Azure Sphere is Microsoft’s microcontroller (MCU) platform for building more highly secured Internet of Things (IoT) devices and solutions. It combines a custom Linux-based operating system (OS), secured microcontroller unit (MCU), and a cloud-based security service (called Azure Sphere Security Service) to provide a solution for building more highly secured IoT solutions. The original Beta was released in early 2018 that included the Azure Sphere OS, Azure Sphere Security Service (AS3) cloud service, and the availability of Azure Sphere Dev Kit hardware. Since then, Microsoft has released regular updates to the platform every month or two.

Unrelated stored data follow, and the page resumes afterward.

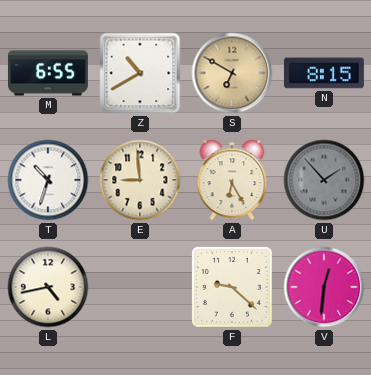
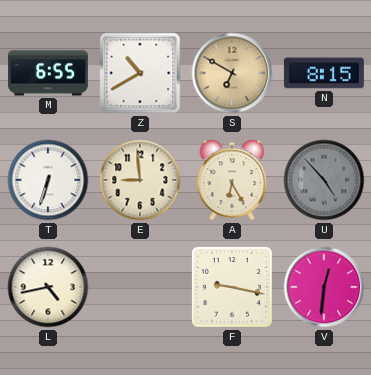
T: 10:33 -> 6:33
U: 1:53 -> 4:53
F: 9:22 -> 9:17
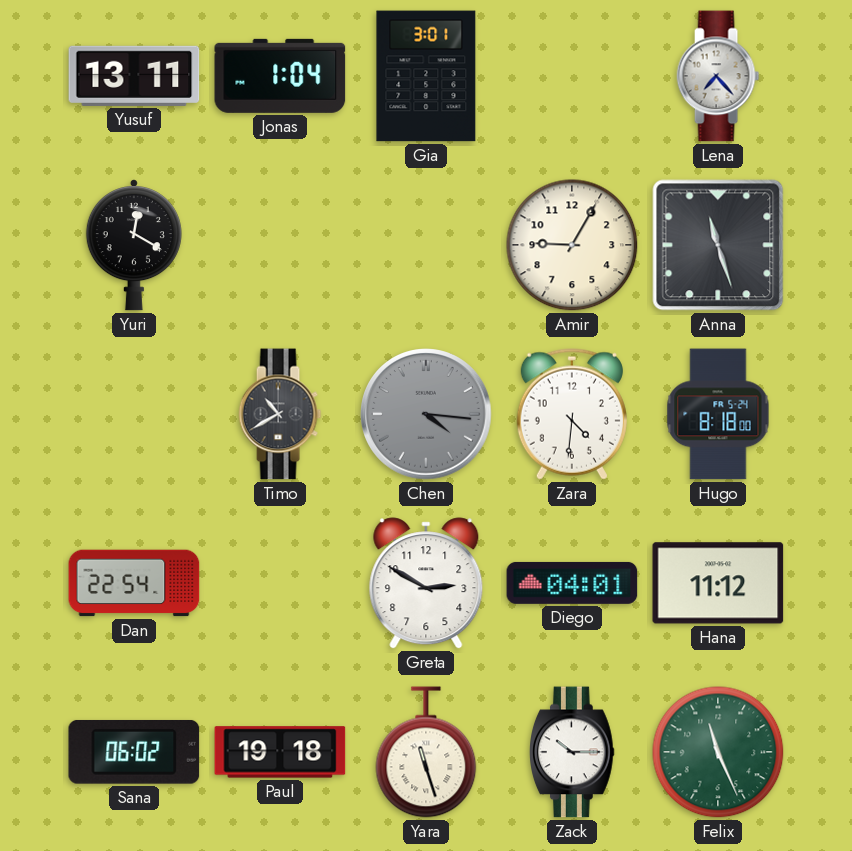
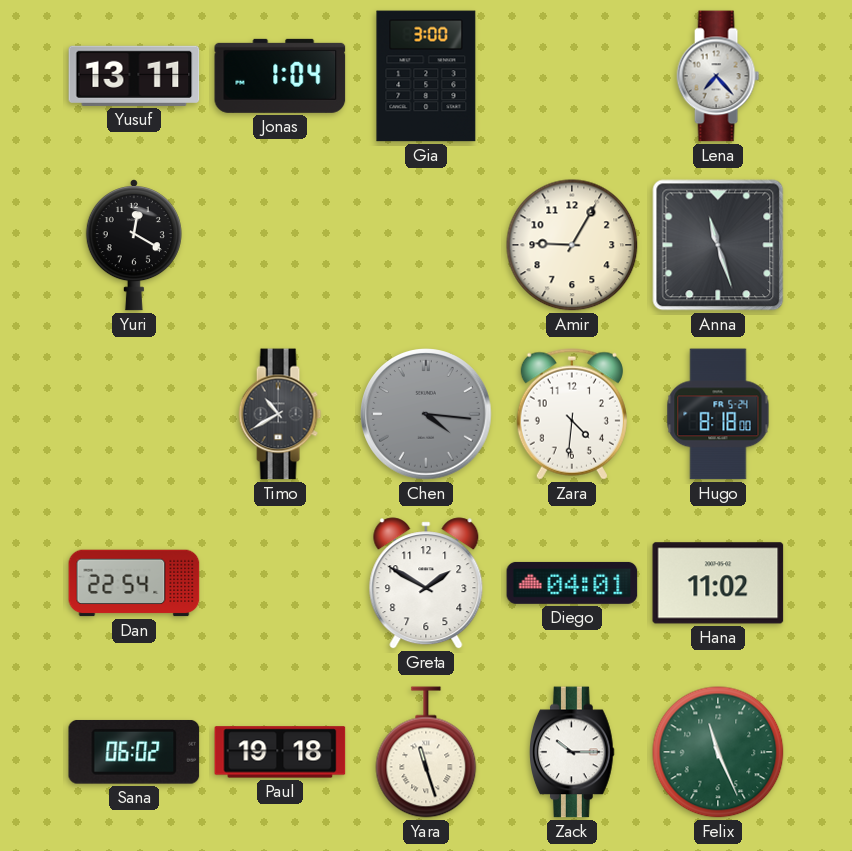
Gia: 3:01 -> 3:00
Greta: 2:50 -> 1:50
Hana: 11:12 -> 11:02
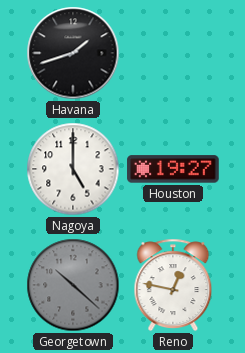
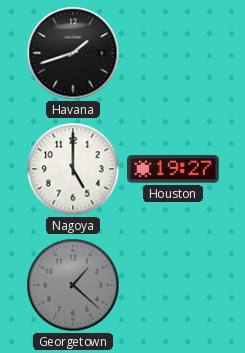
Georgetown: 10:22 -> 1:22
Reno: 12:47 -> none
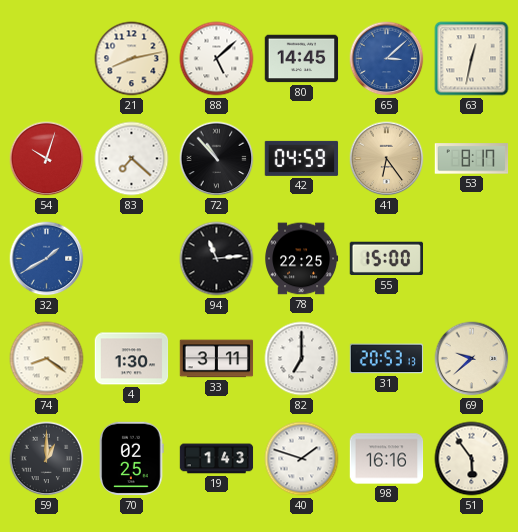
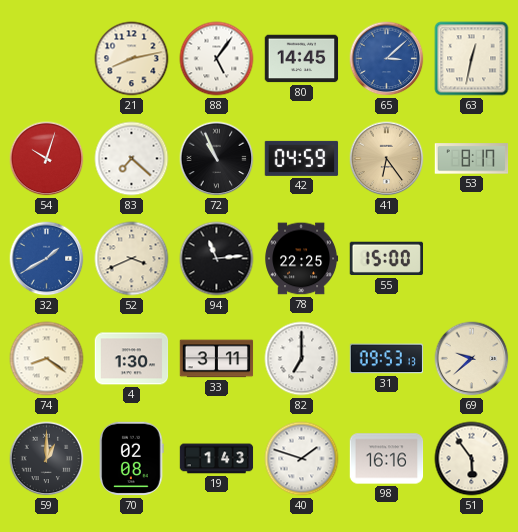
88: 5:08 -> 5:06
72: 10:53 -> 10:56
52: none -> 3:41
31: 20:53 -> 09:53
70: 02:25 -> 02:08
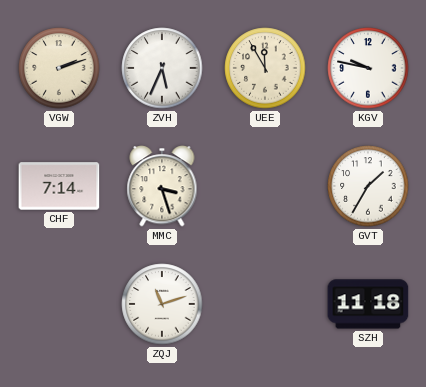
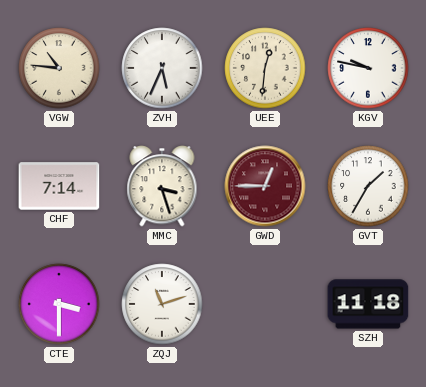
VGW: 2:12 -> 10:46
UEE: 11:55 -> 12:31
GWD: none -> 12:45
CTE: none -> 3:30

The first Azure Sphere microcontroller unit (MCU) chip made available was the MediaTek MT3620, and is the chip found in the Dev Kits that are available for purchase. Microsoft has since announced partnerships with additional companies to provide Azure Sphere chips with different functionality. They are working with NXP on the i.MX 8 chip that will provide capabilities for artificial intelligence, graphics, and richer UI experiences to be built. They are also working with Qualcomm Technologies to build the first Azure Sphere chips with Cellular connectivity.
Once an Azure Sphere MCU has been purchased, there are not any additional charges to use the Azure Sphere Security Service (AS3) or Azure Sphere OS. The one-time cost of the physical MCU chip includes licensing for the chip, Azure Sphere OS, and the Azure Sphere Security Service. Microsoft has listed that updates and support are included in this licensing through July 2031. This support end date will get updated over time, but this should give you an idea on how long your solutions will be eligible for updates and support after you purchase the physical hardware. Additionally, the pricing for specific Azure Sphere MCU hardware will depend on the manufacturer and the features / capabilities of the chips.
Included in the licensing of Azure Sphere, is use of the Azure Sphere Security Service (AS3) service without any ongoing subscription fee or consumption fee. There are no additional costs for Azure Sphere beyond the initial, one-time cost. This model provides a great model that helps reduce the barrier to entry on the Azure Sphere platform in figuring out how much it will cost. Once you purchase the Azure Sphere MCU hardware the Azure Sphere OS (including updates) and use of the AS3 cloud service is included for the supported lifetime of the device.
The overall cost of a solution using Azure Sphere will depend on the other cloud services used. Even though there isn’t any ongoing cost for using an Azure Sphere device, you will need to pay for all the other Microsoft Azure services you integrate into your overall Azure IoT solutions.
Overall, the Azure Sphere platform provides innovative advancements for building more highly secured IoT solutions. This is increasingly important in an ever connected world that is depending more on IoT solutions every day. A GA release for Azure Sphere is exciting, as Microsoft is entering a phase where they will be officially stating Azure Sphere is ready for primetime, production use.
If you aren’t already digging into Azure Sphere, then I recommend you start soon! There are many security related benefits that come with the platform that will likely help you build more secure solutions for your organization and your customers.